Theodoros Asteriadis

Iraklis
- Title: Youth academy head coach
- League: Greek Basketball League

Personal information
- Born: May 24, 1972 (age 53) Thessaloniki, Greece
- Listed height: 6 ft 3.59 in (1.92 m)

Career information
- Playing career: 1990–1998
- Position: Point guard / shooting guard

Career history
- 1990-1991: Dimokritos Thessaloniki
- 1991–1992: P.A.O.K.
- 1992–1993: Sporting Athens
- 1993–1996: Iraklis Thessaloniki
- 1996–1998: M.E.N.T.

Career highlights
- Greek League champion (1992);

= Theodoros Asteriadis =

Greek basketball coach and player

Theodoros Asteriadis (Θεόδωρος Αστεριάδης; born May 24, 1972) is a retired Greek professional basketball player and is the current youth academy head coach for Iraklis of the Greek Basketball League.

== Early years ==
Asteriadis joined at P.A.O.K. when he was eight years old, and he won the Greek Championship for Cadets in 1988 and the Greek Championship for Junior Men in 1990. He made his debut in Greek Basketball League during 1989–90 season

== Professional career ==
Asteriadis signed his first professional with P.A.O.K. in 1991. He won the Greek Basketball League Championship in 1992 and he played in 1991–92 FIBA European Cup, having 5.7 points average. In 1992 he moved to Sporting B.C. His club was relegated after an 80–78 defeat from Pagrati B.C. Asteriadis send the game into the overtime with a three-point shot from the half of the court. In 1993 he signed with Iraklis Thessaloniki, and he played until 1996. He helped his club to qualify in 1995–96 FIBA European League for the first time in its history.

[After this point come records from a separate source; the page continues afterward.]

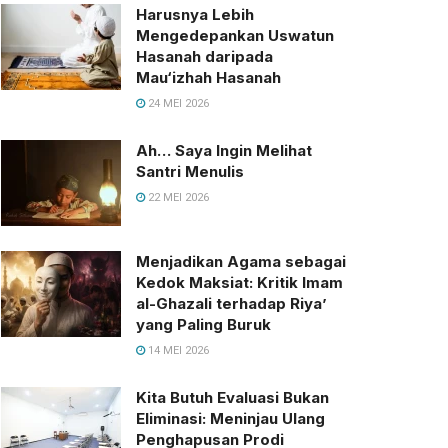
Harusnya Lebih
Mengedepankan Uswatun
Hasanah daripada
Mau‘izhah Hasanah
24 MEI 2026
Ah… Saya Ingin Melihat
Santri Menulis
22 MEI 2026
Menjadikan Agama sebagai
Kedok Maksiat: Kritik Imam
al-Ghazali terhadap Riya’
yang Paling Buruk
14 MEI 2026
Kita Butuh Evaluasi Bukan
Eliminasi: Meninjau Ulang
Penghapusan Prodi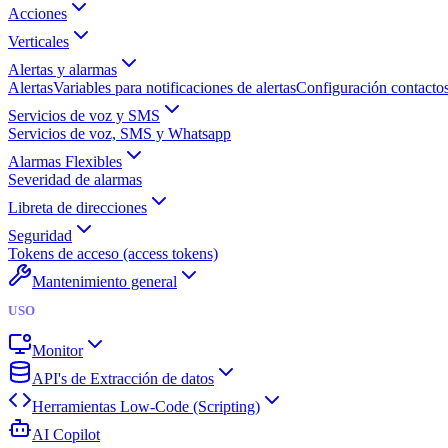
Acciones
Verticales
Alertas y alarmas
Alertas
Variables para notificaciones de alertas
Configuración contactos
Servicios de voz y SMS
Servicios de voz, SMS y Whatsapp
Alarmas Flexibles
Severidad de alarmas
Libreta de direcciones
Seguridad
Tokens de acceso (access tokens)
Mantenimiento general
USO
Monitor
API's de Extracción de datos
Herramientas Low-Code (Scripting)
AI Copilot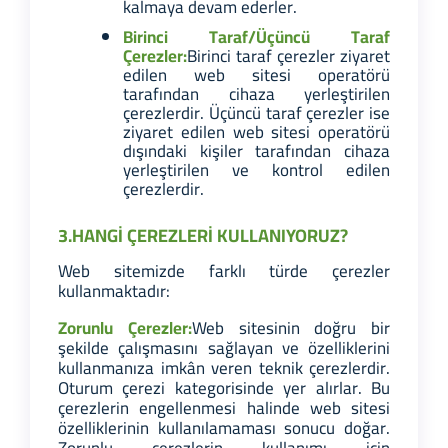
kalmaya devam ederler.
Birinci Taraf/Üçüncü Taraf
Çerezler:
Birinci taraf çerezler ziyaret
edilen web sitesi operatörü
tarafından cihaza yerleştirilen
çerezlerdir. Üçüncü taraf çerezler ise
ziyaret edilen web sitesi operatörü
dışındaki kişiler tarafından cihaza
yerleştirilen ve kontrol edilen
çerezlerdir.
3.HANGİ ÇEREZLERİ KULLANIYORUZ?
Web sitemizde farklı türde çerezler
kullanmaktadır:
Zorunlu Çerezler:
Web sitesinin doğru bir
şekilde çalışmasını sağlayan ve özelliklerini
kullanmanıza imkân veren teknik çerezlerdir.
Oturum çerezi kategorisinde yer alırlar. Bu
çerezlerin engellenmesi halinde web sitesi
özelliklerinin kullanılamaması sonucu doğar.
Zorunlu çerezlerin kullanımı için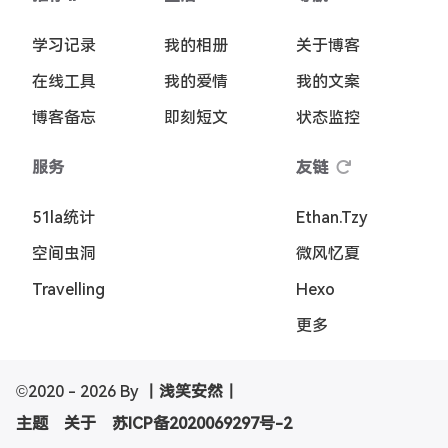
学习记录
我的相册
关于博客
在线工具
我的爱情
我的文案
博客备忘
即刻短文
状态监控
服务
友链
51la统计
Ethan.Tzy
空间虫洞
微风忆夏
Travelling
Hexo
更多
©2020 - 2026 By
丨浅笑安然丨
主题
关于
苏ICP备2020069297号-2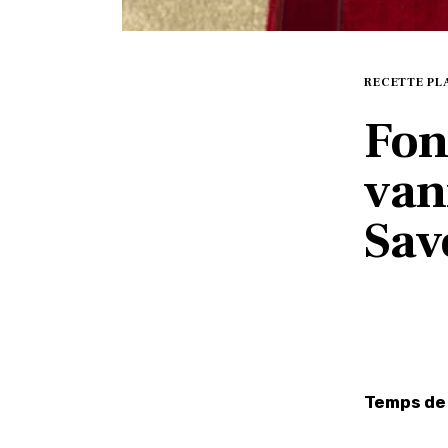
RECETTE PL
Fon
van
Sav
Temps de 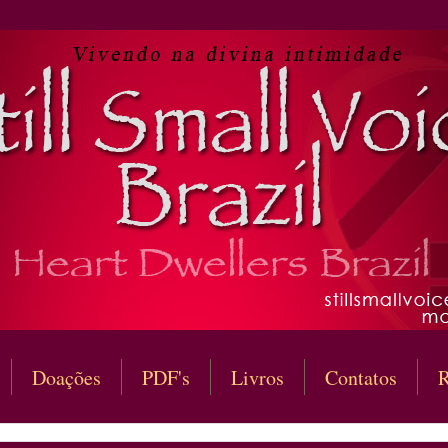
Doações
PDF's
Livros
Contatos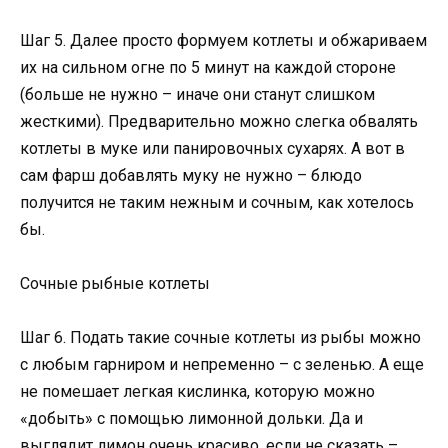
Шаг 5. Далее просто формуем котлеты и обжариваем
их на сильном огне по 5 минут на каждой стороне
(больше не нужно – иначе они станут слишком
жесткими). Предварительно можно слегка обвалять
котлеты в муке или панировочных сухарях. А вот в
сам фарш добавлять муку не нужно – блюдо
получится не таким нежным и сочным, как хотелось
бы.
Сочные рыбные котлеты
Шаг 6. Подать такие сочные котлеты из рыбы можно
с любым гарниром и непременно – с зеленью. А еще
не помешает легкая кислинка, которую можно
«добыть» с помощью лимонной дольки. Да и
выглядит лимон очень красиво, если не сказать –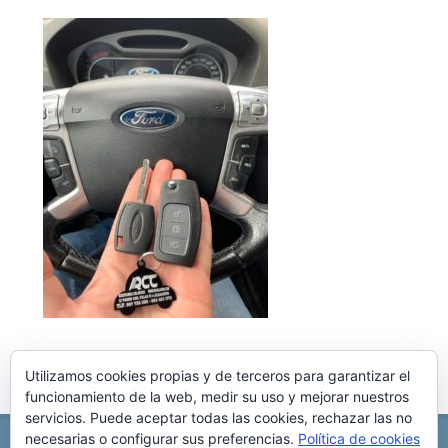
Utilizamos cookies propias y de terceros para garantizar el
funcionamiento de la web, medir su uso y mejorar nuestros
servicios. Puede aceptar todas las cookies, rechazar las no
necesarias o configurar sus preferencias.
Política de cookies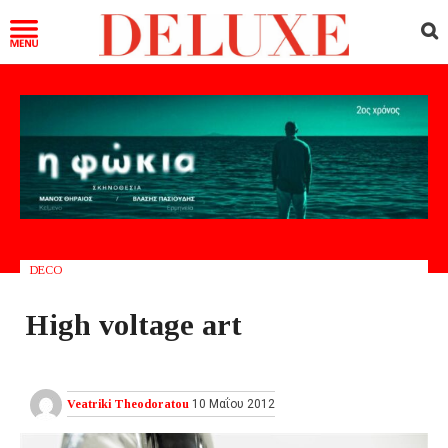
DECO
Ηigh voltage art
Veatriki Theodoratou
10 Μαΐου 2012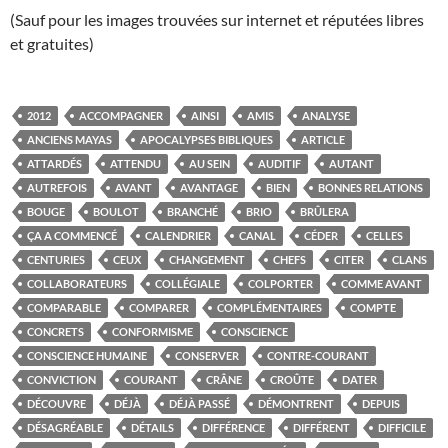
(Sauf pour les images trouvées sur internet et réputées libres
et gratuites)
2012
ACCOMPAGNER
AINSI
AMIS
ANALYSE
ANCIENS MAYAS
APOCALYPSES BIBLIQUES
ARTICLE
ATTARDÉS
ATTENDU
AU SEIN
AUDITIF
AUTANT
AUTREFOIS
AVANT
AVANTAGE
BIEN
BONNES RELATIONS
BOUGE
BOULOT
BRANCHÉ
BRIO
BRÛLERA
ÇA A COMMENCÉ
CALENDRIER
CANAL
CÉDER
CELLES
CENTURIES
CEUX
CHANGEMENT
CHEFS
CITER
CLANS
COLLABORATEURS
COLLÉGIALE
COLPORTER
COMME AVANT
COMPARABLE
COMPARER
COMPLÉMENTAIRES
COMPTE
CONCRETS
CONFORMISME
CONSCIENCE
CONSCIENCE HUMAINE
CONSERVER
CONTRE-COURANT
CONVICTION
COURANT
CRÂNE
CROÛTE
DATER
DÉCOUVRE
DÉJÀ
DÉJÀ PASSÉ
DÉMONTRENT
DEPUIS
DÉSAGRÉABLE
DÉTAILS
DIFFÉRENCE
DIFFÉRENT
DIFFICILE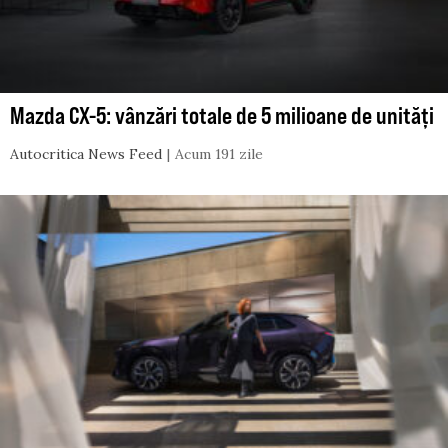
Mazda CX-5: vânzări totale de 5 milioane de unități
Autocritica News Feed
Acum 191 zile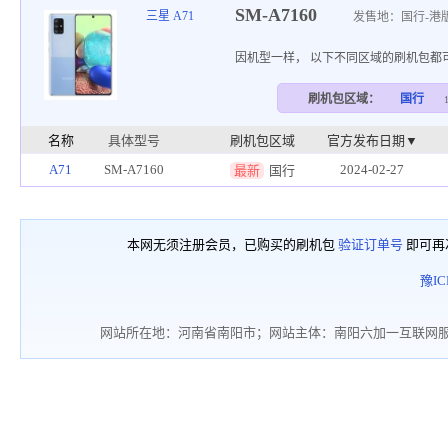
SM-A7160
三星 A71
发售地：国行-港
因机型一样， 以下不同区域的刷机包都
刷机包区域：
国行
名称
具体型号
刷机包区域
官方发布日期▼
A71
SM-A7160
2024-02-27
最新
国行
本网无须注册会员，已购买的刷机包
验证订单号
即可再
豫IC
网站所在地：河南省南阳市；网站主体：南阳六加一互联网服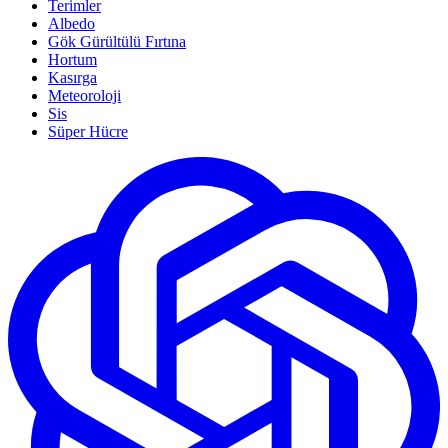
Terimler
Albedo
Gök Gürültülü Fırtına
Hortum
Kasırga
Meteoroloji
Sis
Süper Hücre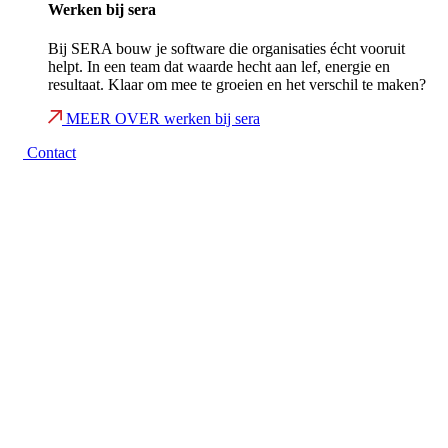
Werken bij sera
Bij SERA bouw je software die organisaties écht vooruit
helpt. In een team dat waarde hecht aan lef, energie en
resultaat. Klaar om mee te groeien en het verschil te maken?
MEER OVER werken bij sera
Contact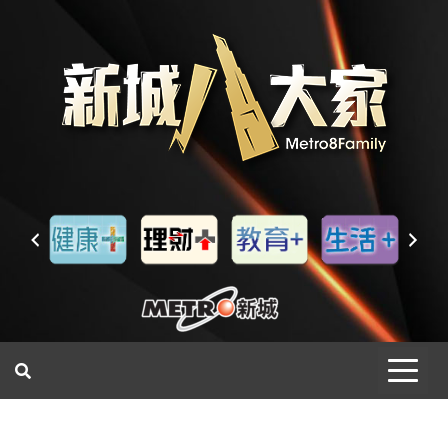
一網睇盡 八家大成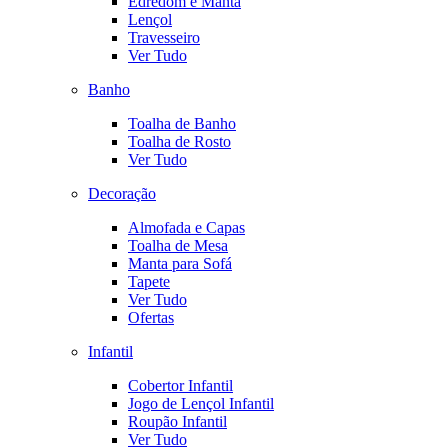
Edredom e Manta
Lençol
Travesseiro
Ver Tudo
Banho
Toalha de Banho
Toalha de Rosto
Ver Tudo
Decoração
Almofada e Capas
Toalha de Mesa
Manta para Sofá
Tapete
Ver Tudo
Ofertas
Infantil
Cobertor Infantil
Jogo de Lençol Infantil
Roupão Infantil
Ver Tudo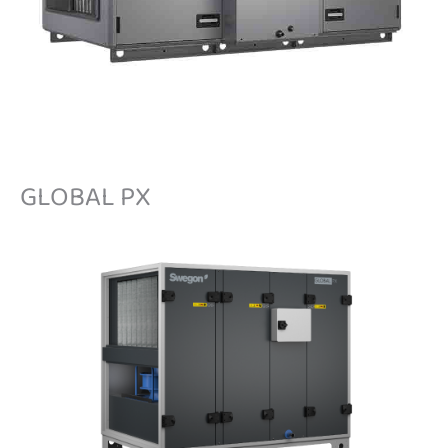
GLOBAL PX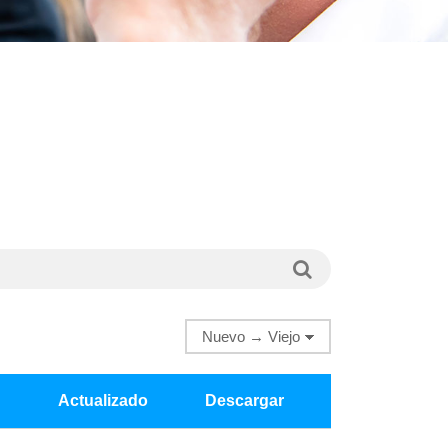
Actualizado
Descargar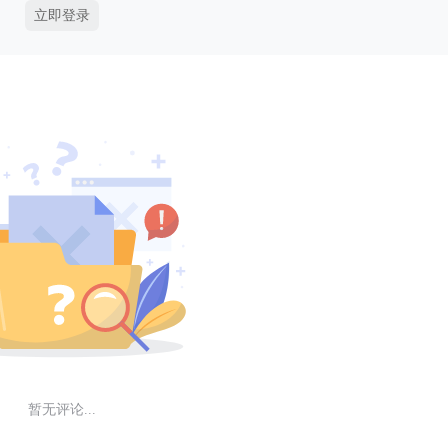
立即登录
暂无评论...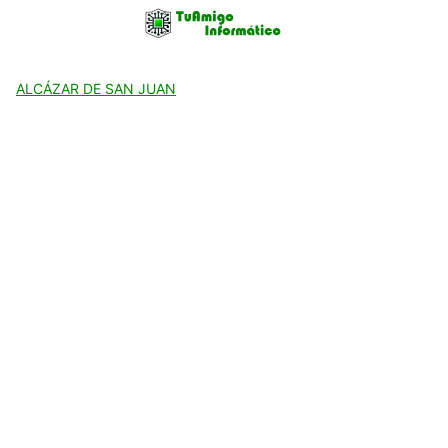
Skip
to
content
ALCÁZAR DE SAN JUAN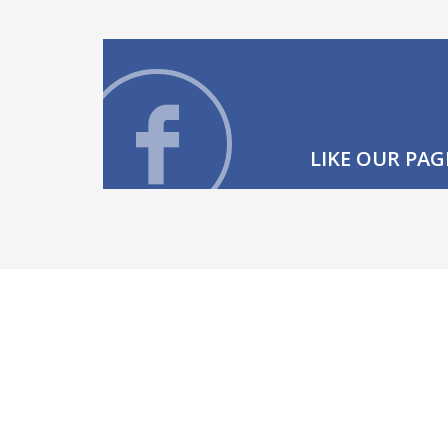
LIKE OUR PAG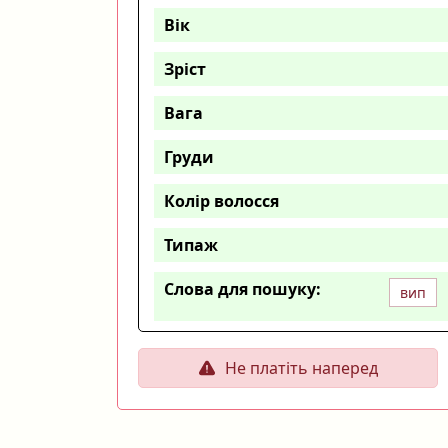
Вік
Зріст
Вага
Груди
Колір волосся
Типаж
Слова для пошуку:
вип
Не платіть наперед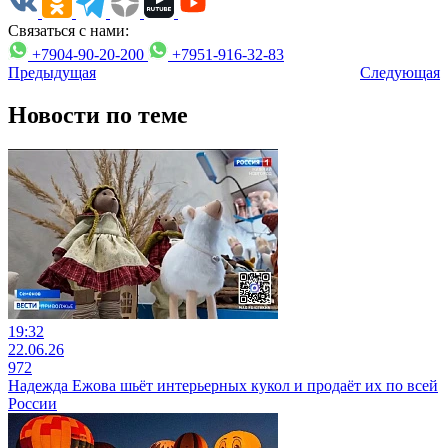
Связаться с нами:
+7904-90-20-200
+7951-916-32-83
Предыдущая
Следующая
Новости по теме
19:32
22.06.26
972
Надежда Ежова шьёт интерьерных кукол и продаёт их по всей
России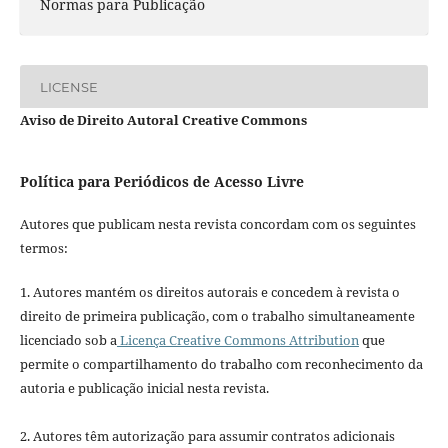
Normas para Publicação
LICENSE
Aviso de Direito Autoral Creative Commons
Política para Periódicos de Acesso Livre
Autores que publicam nesta revista concordam com os seguintes
termos:
1. Autores mantém os direitos autorais e concedem à revista o
direito de primeira publicação, com o trabalho simultaneamente
licenciado sob a
Licença Creative Commons Attribution
que
permite o compartilhamento do trabalho com reconhecimento da
autoria e publicação inicial nesta revista.
2. Autores têm autorização para assumir contratos adicionais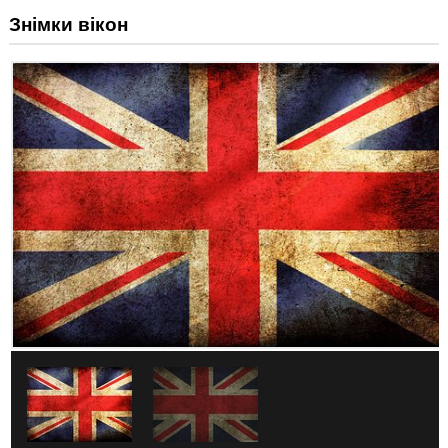
Знімки вікон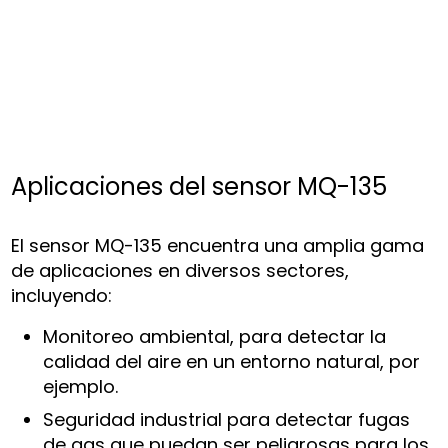
Aplicaciones del sensor MQ-135
El sensor MQ-135 encuentra una amplia gama
de aplicaciones en diversos sectores,
incluyendo:
Monitoreo ambiental, para detectar la
calidad del aire en un entorno natural, por
ejemplo.
Seguridad industrial para detectar fugas
de gas que puedan ser peligrosas para los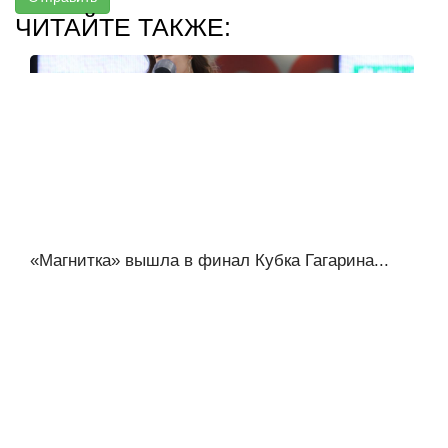
ЧИТАЙТЕ ТАКЖЕ:
«Магнитка» вышла в финал Кубка Гагарина...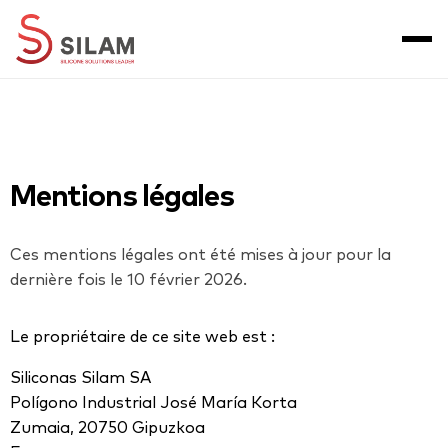
Mentions légales
Ces mentions légales ont été mises à jour pour la
dernière fois le 10 février 2026.
Le propriétaire de ce site web est :
Siliconas Silam SA
Polígono Industrial José María Korta
Zumaia, 20750 Gipuzkoa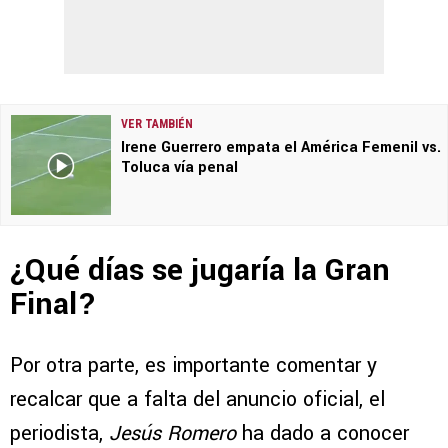
VER TAMBIÉN
Irene Guerrero empata el América Femenil vs.
Toluca vía penal
¿Qué días se jugaría la Gran
Final?
Por otra parte, es importante comentar y
recalcar que a falta del anuncio oficial, el
periodista,
Jesús Romero
ha dado a conocer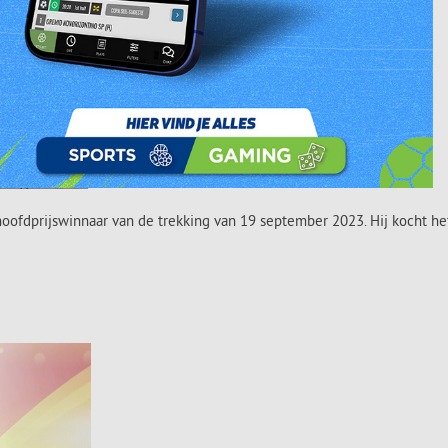
oofdprijswinnaar van de trekking van 19 september 2023. Hij kocht he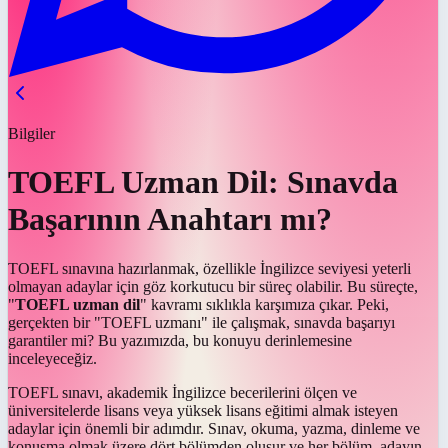
Bilgiler
TOEFL Uzman Dil: Sınavda
Başarının Anahtarı mı?
TOEFL sınavına hazırlanmak, özellikle İngilizce seviyesi yeterli
olmayan adaylar için göz korkutucu bir süreç olabilir. Bu süreçte,
"
TOEFL uzman dil
" kavramı sıklıkla karşımıza çıkar. Peki,
gerçekten bir "TOEFL uzmanı" ile çalışmak, sınavda başarıyı
garantiler mi? Bu yazımızda, bu konuyu derinlemesine
inceleyeceğiz.
TOEFL sınavı, akademik İngilizce becerilerini ölçen ve
üniversitelerde lisans veya yüksek lisans eğitimi almak isteyen
adaylar için önemli bir adımdır. Sınav, okuma, yazma, dinleme ve
konuşma olmak üzere dört bölümden oluşur ve her bölüm, adayın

Asteriadis, during 1995–96 season had 3.7 points per game at FIBA European League. He finished his career playing for M.E.N.T. B.C. in Greek A2 Basket League. After, his retirement he became a basketball coach for PAOK academies.

== National team ==
Asteriadis won the gold medal in 1989 FIBA Europe Under-16 Championship. He also played in 1993 Mediterranean Games, and he took the fourth place. Moreover, he played at FIBA Under-21 World Championship in 1993.

== Personal ==
His father Asterios was also basketball player, who won the Greek championship with P.A.O.K. in 1959. His son Asterios (born 2003) is also a professional player.